KING HENRY IV Why, yet he doth deny his prisoners,
But with proviso and exception,
That we at our own charge shall ransom straight
His brother-in-law, the foolish Mortimer,
Who, in my soul, hath wilfully betrayed
The lives of those that he did lead to fight
Against the great magician, damned Glendower,
> Whose daughter, as we hear, the Earl of March
Hath lately married. Shall our coffers, then,
Be emptied to redeem a traitor home?
Shall we buy treason, and indent with fears
When they have lost and forfeited themselves?
No, on the barren mountain let him starve,
For I shall never hold that man my friend
Whose tongue shall ask me for one penny cost
To ransom home revolted Mortimer.
HOTSPUR Revolted Mortimer?
He never did fall off, my sovereign liege,
But by the chance of war.
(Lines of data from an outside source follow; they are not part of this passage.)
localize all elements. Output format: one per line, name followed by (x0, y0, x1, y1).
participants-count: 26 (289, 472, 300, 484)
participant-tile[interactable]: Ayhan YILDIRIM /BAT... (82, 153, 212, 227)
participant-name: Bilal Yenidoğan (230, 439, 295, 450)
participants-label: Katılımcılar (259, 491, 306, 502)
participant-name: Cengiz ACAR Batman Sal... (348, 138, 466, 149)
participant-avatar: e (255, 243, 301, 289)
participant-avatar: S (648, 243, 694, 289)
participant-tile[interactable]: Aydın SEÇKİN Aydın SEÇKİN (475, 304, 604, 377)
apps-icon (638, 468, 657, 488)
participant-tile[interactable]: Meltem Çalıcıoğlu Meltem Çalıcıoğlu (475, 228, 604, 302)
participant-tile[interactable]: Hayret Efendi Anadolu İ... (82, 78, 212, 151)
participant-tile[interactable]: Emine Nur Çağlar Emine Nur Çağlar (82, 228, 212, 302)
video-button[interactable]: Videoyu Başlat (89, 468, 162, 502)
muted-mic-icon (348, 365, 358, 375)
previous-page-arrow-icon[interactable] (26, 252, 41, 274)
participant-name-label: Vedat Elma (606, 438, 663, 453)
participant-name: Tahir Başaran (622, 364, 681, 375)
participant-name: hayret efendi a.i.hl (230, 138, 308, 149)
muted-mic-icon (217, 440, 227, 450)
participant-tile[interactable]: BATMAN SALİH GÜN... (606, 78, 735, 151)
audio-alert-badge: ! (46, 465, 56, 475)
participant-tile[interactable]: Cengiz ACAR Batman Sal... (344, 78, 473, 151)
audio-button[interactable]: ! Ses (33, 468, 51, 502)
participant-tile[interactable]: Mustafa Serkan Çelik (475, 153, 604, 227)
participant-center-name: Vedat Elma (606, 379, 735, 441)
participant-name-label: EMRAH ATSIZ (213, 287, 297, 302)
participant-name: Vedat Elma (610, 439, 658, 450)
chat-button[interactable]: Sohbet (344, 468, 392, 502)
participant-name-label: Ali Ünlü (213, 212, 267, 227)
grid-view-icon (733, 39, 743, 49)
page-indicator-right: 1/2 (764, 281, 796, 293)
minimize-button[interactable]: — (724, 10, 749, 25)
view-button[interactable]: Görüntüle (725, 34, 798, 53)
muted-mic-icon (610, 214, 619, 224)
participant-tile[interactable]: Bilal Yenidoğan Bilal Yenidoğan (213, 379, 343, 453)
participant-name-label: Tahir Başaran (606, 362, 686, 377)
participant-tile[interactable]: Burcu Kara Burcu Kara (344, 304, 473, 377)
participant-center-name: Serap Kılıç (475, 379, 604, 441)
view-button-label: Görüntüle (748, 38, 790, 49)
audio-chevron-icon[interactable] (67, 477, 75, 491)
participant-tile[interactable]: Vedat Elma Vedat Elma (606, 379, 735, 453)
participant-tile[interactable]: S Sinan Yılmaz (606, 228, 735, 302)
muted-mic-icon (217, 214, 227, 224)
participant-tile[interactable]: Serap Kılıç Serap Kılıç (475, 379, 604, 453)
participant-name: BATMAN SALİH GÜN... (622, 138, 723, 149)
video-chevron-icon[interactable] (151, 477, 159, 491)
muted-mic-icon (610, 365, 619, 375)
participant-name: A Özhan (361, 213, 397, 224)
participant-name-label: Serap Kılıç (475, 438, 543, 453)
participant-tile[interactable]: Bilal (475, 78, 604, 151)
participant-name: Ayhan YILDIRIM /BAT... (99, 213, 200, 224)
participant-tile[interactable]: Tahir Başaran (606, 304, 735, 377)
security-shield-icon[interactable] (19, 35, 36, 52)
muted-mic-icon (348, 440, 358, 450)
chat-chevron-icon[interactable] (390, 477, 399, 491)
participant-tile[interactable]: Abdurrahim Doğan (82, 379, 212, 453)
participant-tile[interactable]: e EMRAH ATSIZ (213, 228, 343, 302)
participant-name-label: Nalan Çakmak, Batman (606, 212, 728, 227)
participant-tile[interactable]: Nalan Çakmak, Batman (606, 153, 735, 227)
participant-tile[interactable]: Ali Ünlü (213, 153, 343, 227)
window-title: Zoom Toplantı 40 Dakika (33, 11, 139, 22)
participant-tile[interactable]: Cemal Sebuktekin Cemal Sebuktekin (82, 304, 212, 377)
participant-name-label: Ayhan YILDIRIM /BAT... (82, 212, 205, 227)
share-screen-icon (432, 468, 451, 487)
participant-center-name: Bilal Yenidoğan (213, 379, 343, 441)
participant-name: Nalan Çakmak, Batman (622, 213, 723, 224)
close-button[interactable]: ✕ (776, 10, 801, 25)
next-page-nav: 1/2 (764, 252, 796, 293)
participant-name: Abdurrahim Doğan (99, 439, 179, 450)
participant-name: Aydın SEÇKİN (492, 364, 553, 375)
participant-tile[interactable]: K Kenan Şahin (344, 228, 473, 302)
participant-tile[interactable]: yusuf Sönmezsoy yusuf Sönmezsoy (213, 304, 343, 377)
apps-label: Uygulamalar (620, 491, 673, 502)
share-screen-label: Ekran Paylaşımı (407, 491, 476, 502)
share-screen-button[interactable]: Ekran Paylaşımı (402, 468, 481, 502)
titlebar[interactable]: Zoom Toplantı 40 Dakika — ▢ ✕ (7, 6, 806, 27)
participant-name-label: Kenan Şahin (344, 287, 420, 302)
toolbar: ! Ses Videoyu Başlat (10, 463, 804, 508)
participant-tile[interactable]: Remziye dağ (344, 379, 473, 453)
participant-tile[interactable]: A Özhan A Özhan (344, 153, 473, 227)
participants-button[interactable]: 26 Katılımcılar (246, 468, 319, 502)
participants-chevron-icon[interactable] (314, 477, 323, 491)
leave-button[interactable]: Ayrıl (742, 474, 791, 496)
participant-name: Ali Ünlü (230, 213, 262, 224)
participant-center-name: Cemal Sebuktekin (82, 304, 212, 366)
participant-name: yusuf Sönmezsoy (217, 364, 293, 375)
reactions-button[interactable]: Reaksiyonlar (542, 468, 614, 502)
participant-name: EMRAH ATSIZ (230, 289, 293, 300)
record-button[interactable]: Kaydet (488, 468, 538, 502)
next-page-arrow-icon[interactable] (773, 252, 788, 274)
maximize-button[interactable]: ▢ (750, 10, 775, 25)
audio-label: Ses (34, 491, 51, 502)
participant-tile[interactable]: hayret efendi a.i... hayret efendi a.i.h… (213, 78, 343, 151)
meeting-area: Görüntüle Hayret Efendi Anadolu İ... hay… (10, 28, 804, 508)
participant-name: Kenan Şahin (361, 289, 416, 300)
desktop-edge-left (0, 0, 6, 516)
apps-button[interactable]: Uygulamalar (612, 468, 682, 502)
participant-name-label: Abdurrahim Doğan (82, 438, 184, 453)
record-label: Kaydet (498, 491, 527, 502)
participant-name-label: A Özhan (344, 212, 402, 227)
To prove that true
Needs no more but one tongue for all those wounds,
Those mouthed wounds, which valiantly he took
When on the gentle Severn's sedgy bank,
In single opposition, hand to hand,
He did confound the best part of an hour
In changing hardiment with great Glendower.
Three times they breathed and three times did they drink,
Upon agreement, of swift Severn's flood;
Who then, affrighted with their bloody looks,
Ran fearfully among the trembling reeds,
And hid his crisp head in the hollow bank,
Bloodstained with these valiant combatants.
Never did base and rotten policy
Colour her working with such deadly wounds;
Nor never could the noble Mortimer
Receive so many, and all willingly.
Then let him not be slandered with revolt.
KING HENRY IV Thou dost belie him, Percy, thou dost belie him;
He never did encounter with Glendower.
I tell thee, he durst as well have met the devil alone
As Owen Glendower for an enemy.
Art thou not ashamed? But, sirrah, henceforth
Let me not hear you speak of Mortimer.
Send me your prisoners with the speediest means,
Or you shall hear in such a kind from me
As will displease ye.-- My lord Northumberland,
We license your departure with your son.--
Send us your prisoners, or you'll hear of it.
To Hotspur
Exeunt King [Henry, Blunt and train]
HOTSPUR An if the devil come and roar for them
I will not send them. I will after straight
And tell him so, for I will ease my heart,
Although it be with hazard of my head.
NORTHUMBERLAND What? Drunk with choler? Stay and pause awhile.
Here comes your uncle.
Enter Worcester
HOTSPUR Speak of Mortimer?
Yes, I will speak of him, and let my soul
Want mercy, if I do not join with him.
In his behalf I'll empty all these veins,
And shed my dear blood drop by drop i'th'dust,
But I will lift the downfall Mortimer
As high i'th'air as this unthankful king,
As this ingrate and cankered Bullingbrook.
NORTHUMBERLAND Brother, the king hath made your nephew mad.
WORCESTER Who struck this heat up after I was gone?
HOTSPUR He will, forsooth, have all my prisoners.